(Directions): From the data that follows, report how many lines hold the string "Αταλάντης", giving only the number.

(Task input):
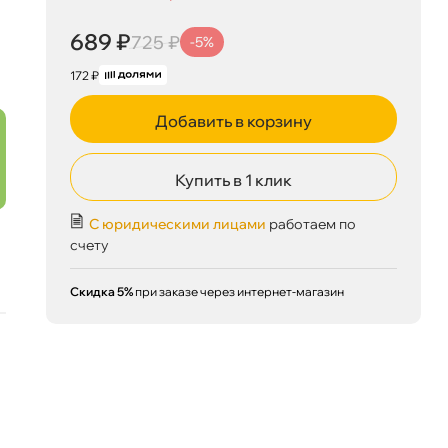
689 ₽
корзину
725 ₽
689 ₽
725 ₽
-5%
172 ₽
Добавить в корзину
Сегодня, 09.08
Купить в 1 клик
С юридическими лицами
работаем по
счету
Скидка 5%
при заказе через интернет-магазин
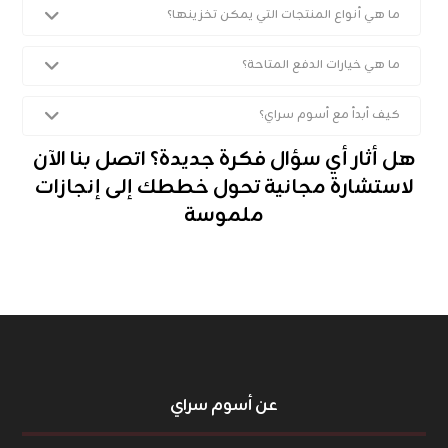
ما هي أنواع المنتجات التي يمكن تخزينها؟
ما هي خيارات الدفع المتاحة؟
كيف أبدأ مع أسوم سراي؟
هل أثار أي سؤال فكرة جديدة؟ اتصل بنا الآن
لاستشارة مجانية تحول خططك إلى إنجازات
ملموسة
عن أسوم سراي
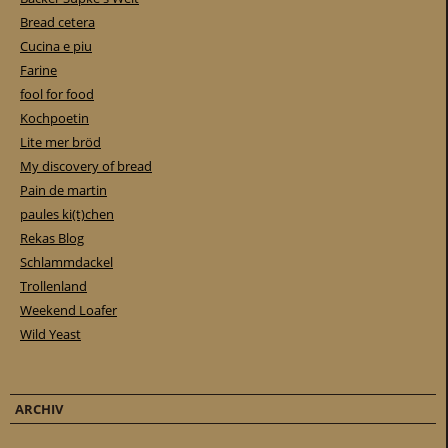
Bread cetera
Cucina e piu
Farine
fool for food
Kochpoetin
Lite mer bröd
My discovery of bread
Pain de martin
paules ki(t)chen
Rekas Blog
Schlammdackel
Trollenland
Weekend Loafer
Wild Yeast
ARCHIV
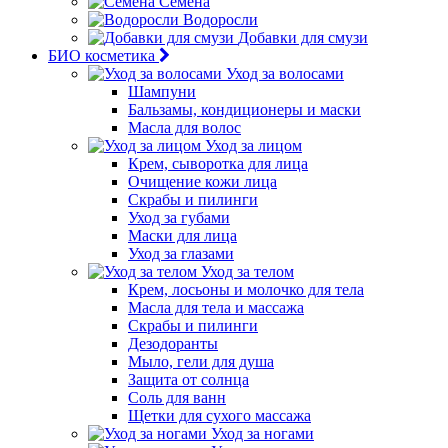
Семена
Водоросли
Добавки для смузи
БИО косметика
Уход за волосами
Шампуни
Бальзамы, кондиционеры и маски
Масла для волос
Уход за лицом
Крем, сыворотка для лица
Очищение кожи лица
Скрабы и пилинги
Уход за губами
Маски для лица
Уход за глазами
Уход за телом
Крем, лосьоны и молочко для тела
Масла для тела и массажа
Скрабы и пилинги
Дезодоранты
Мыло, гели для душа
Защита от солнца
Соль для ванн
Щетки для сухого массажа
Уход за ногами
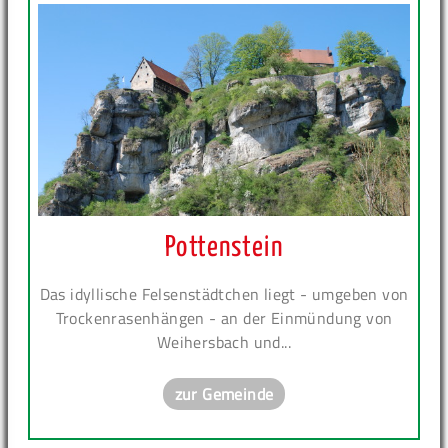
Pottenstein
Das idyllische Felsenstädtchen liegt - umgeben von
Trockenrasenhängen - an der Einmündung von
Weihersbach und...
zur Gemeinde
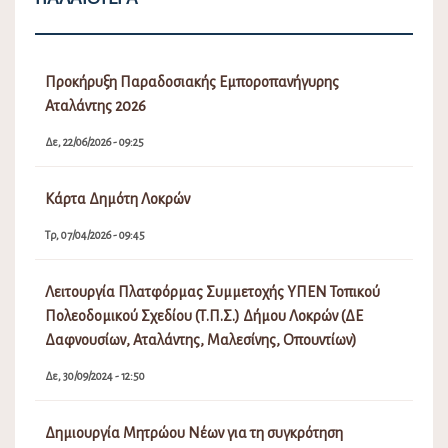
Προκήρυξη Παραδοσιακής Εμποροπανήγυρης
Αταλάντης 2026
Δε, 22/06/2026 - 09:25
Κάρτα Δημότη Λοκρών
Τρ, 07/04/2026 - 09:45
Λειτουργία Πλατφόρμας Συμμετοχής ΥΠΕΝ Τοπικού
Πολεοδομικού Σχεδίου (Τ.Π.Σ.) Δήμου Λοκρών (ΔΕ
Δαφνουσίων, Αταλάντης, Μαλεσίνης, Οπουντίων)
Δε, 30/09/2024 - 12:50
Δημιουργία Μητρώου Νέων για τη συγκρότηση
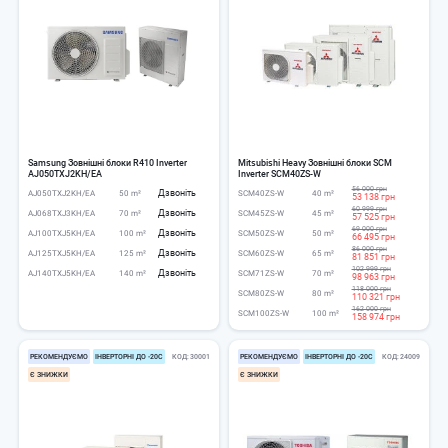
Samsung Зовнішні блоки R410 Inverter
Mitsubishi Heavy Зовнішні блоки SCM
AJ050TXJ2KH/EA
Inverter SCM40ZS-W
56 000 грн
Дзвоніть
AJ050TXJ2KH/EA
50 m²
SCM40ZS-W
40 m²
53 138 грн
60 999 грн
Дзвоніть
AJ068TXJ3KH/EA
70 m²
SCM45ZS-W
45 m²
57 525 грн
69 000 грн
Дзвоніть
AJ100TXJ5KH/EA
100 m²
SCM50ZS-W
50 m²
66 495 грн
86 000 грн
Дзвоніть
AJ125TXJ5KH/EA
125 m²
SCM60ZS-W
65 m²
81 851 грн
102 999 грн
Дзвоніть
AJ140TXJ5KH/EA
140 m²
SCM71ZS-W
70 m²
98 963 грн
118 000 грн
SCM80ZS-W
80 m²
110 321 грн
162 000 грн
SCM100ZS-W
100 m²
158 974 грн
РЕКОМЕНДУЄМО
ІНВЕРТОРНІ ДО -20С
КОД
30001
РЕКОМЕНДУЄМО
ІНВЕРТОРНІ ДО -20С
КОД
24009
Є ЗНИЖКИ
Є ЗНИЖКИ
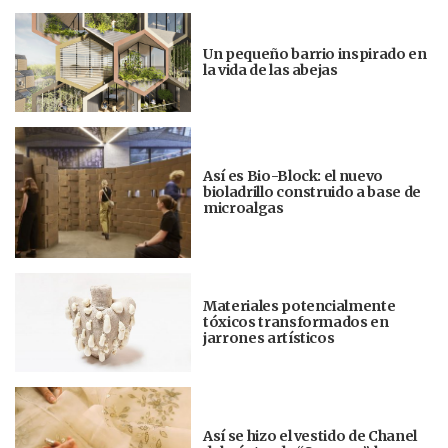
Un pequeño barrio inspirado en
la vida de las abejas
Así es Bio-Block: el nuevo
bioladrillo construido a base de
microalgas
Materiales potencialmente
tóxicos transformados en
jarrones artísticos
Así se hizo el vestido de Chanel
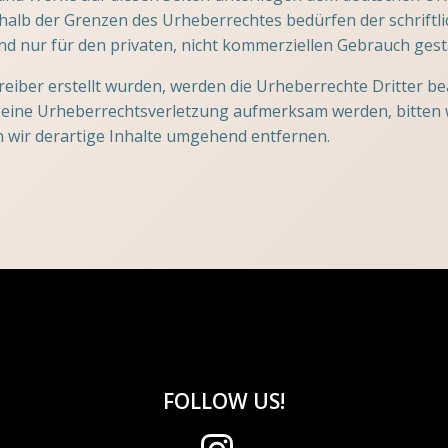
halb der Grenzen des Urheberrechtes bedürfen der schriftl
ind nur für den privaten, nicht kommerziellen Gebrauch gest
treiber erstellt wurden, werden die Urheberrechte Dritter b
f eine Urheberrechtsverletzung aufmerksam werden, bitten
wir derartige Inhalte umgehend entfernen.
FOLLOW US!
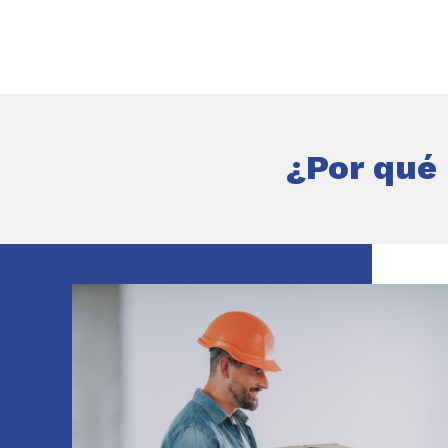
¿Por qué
...
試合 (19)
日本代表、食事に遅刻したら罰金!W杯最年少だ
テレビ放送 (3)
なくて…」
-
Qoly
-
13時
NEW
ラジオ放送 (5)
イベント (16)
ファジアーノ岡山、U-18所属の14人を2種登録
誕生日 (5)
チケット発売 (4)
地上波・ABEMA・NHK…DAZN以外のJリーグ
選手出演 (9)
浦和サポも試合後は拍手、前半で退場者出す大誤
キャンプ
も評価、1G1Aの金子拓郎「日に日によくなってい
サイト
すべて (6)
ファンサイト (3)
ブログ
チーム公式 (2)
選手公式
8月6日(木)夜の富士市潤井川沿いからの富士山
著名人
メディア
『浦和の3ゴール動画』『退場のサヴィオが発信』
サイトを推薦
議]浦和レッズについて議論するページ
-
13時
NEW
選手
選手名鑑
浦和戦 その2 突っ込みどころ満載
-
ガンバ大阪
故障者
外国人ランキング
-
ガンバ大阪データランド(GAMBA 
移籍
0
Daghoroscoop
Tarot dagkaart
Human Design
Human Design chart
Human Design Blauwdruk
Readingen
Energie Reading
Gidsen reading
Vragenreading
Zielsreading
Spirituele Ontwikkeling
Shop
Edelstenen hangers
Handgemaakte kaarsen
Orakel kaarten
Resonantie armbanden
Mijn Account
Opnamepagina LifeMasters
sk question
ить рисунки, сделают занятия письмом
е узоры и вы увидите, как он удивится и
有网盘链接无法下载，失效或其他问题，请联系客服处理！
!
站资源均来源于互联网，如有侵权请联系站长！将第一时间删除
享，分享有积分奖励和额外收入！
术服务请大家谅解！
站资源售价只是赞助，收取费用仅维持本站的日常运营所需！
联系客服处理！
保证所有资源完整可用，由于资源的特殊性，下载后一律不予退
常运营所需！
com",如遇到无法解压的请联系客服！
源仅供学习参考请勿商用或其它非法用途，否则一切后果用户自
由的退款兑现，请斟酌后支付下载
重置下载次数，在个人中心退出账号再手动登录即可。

(Output): 2